Otros asumen que el nuevo rol que se propone para algunos militares no es —en realidad— necesario, ya que alcanza, simplemente, con fortalecer a la Policía, mejorar su gestión y ofrecerle un marco jurídico adecuado para desarrollar su accionar. En lo personal, compartiendo plenamente esos objetivos, creo igualmente que no se trata de alternativas excluyentes sino complementarias y que no es lógico prescindir del aporte que puedan brindar los militares, sumando efectivos, pero además ofreciendo su preparación especial para enfrentar formas de delincuencia más agresivas y sofisticadas que generan que hoy, en muchos lugares, la policía ni pueda ingresar a cumplir con sus cometidos.

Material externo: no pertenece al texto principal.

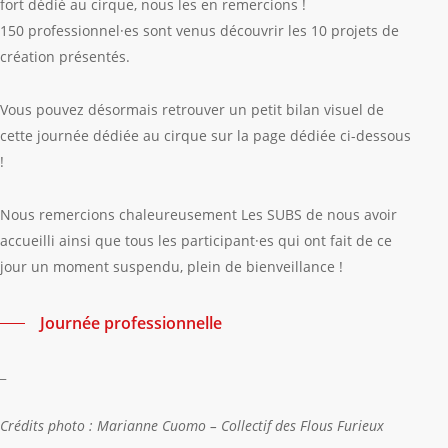
fort dédié au cirque, nous les en remercions !
150 professionnel·es sont venus découvrir les 10 projets de
création présentés.
Vous pouvez désormais retrouver un petit bilan visuel de
cette journée dédiée au cirque sur la page dédiée ci-dessous
!
Nous remercions chaleureusement Les SUBS de nous avoir
accueilli ainsi que tous les participant·es qui ont fait de ce
jour un moment suspendu, plein de bienveillance !
Journée professionnelle
_
Crédits photo : Marianne Cuomo – Collectif des Flous Furieux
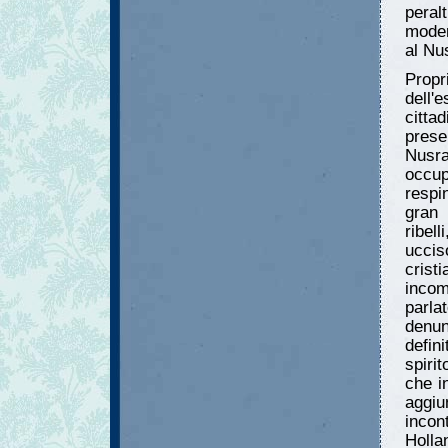
peral
moder
al Nu
Propr
dell'
citta
prese
Nusra
occup
respi
gran 
ribel
uccis
cris
incomp
parl
denun
defin
spiri
che i
aggi
incon
Holla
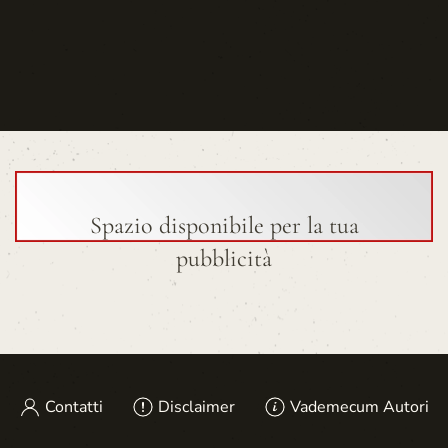
Spazio disponibile per la tua
pubblicità
Contatti
Disclaimer
Vademecum Autori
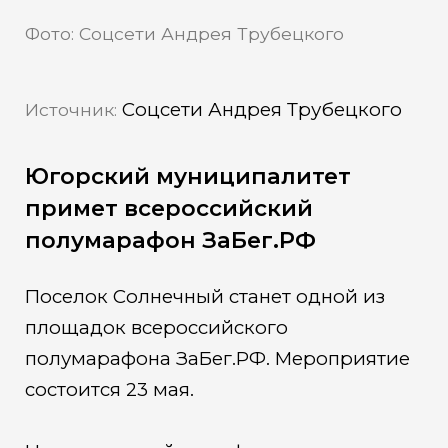
Фото: Соцсети Андрея Трубецкого
Соцсети Андрея Трубецкого
Источник:
Югорский муниципалитет
примет всероссийский
полумарафон ЗаБег.РФ
Поселок Солнечный станет одной из
площадок всероссийского
полумарафона ЗаБег.РФ. Мероприятие
состоится 23 мая.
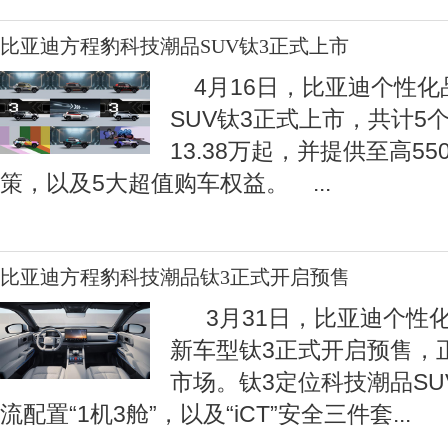
比亚迪方程豹科技潮品SUV钛3正式上市
4月16日，比亚迪个性化
SUV钛3正式上市，共计5
13.38万起，并提供至高5
策，以及5大超值购车权益。
...
比亚迪方程豹科技潮品钛3正式开启预售
3月31日，比亚迪个性
新车型钛3正式开启预售，
市场。钛3定位科技潮品S
流配置“1机3舱”，以及“iCT”安全三件套
...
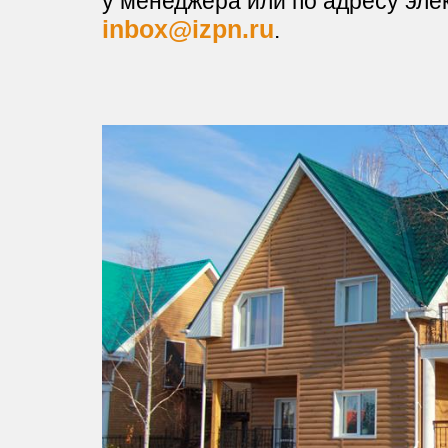
у менеджера или по адресу эле
inbox@izpn.ru
.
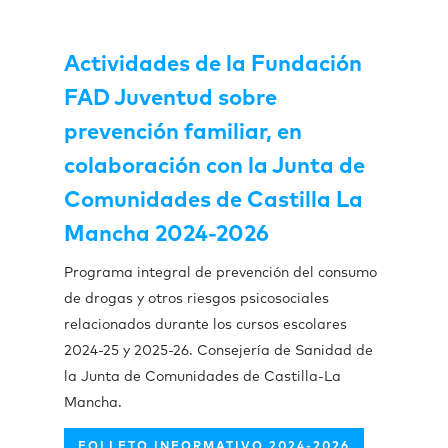
Actividades de la Fundación
FAD Juventud sobre
prevención familiar, en
colaboración con la Junta de
Comunidades de Castilla La
Mancha 2024-2026
Programa integral de prevención del consumo
de drogas y otros riesgos psicosociales
relacionados durante los cursos escolares
2024-25 y 2025-26. Consejería de Sanidad de
la Junta de Comunidades de Castilla-La
Mancha.
FOLLETO INFORMATIVO 2024-2026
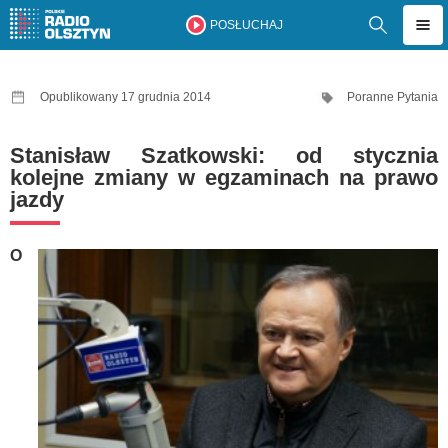
POSŁUCHAJ
Opublikowany 17 grudnia 2014
Poranne Pytania
Stanisław Szatkowski: od stycznia
kolejne zmiany w egzaminach na prawo
jazdy
O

Las normas sobre cumplimiento efectivo de las penas y reclusión permanente para delitos gravísimos parecen responder adecuadamente al reclamo de dejar de lado “las penas de papel”, terminando con la injusticia, además poco aleccionante, de que los autores de los crímenes más atroces y censurables se beneficien con mecanismos que les permiten salir en libertad cumpliendo una parte bastante menor de su condena. Por su parte, la previsión tendiente a habilitar allanamientos nocturnos con orden del juez competente, es consistente, sin desconocer el control jurisprudencial ineludible, con el auge actual de muchos delitos, vinculados a la droga, que deben ser perseguidos también durante el horario nocturno.
El camino es largo, pero no tengo dudas de que, más allá del resultado final, el tema se instalará en la agenda nacional, generando en cualquier hipótesis un fructífero debate tan necesario como impostergable.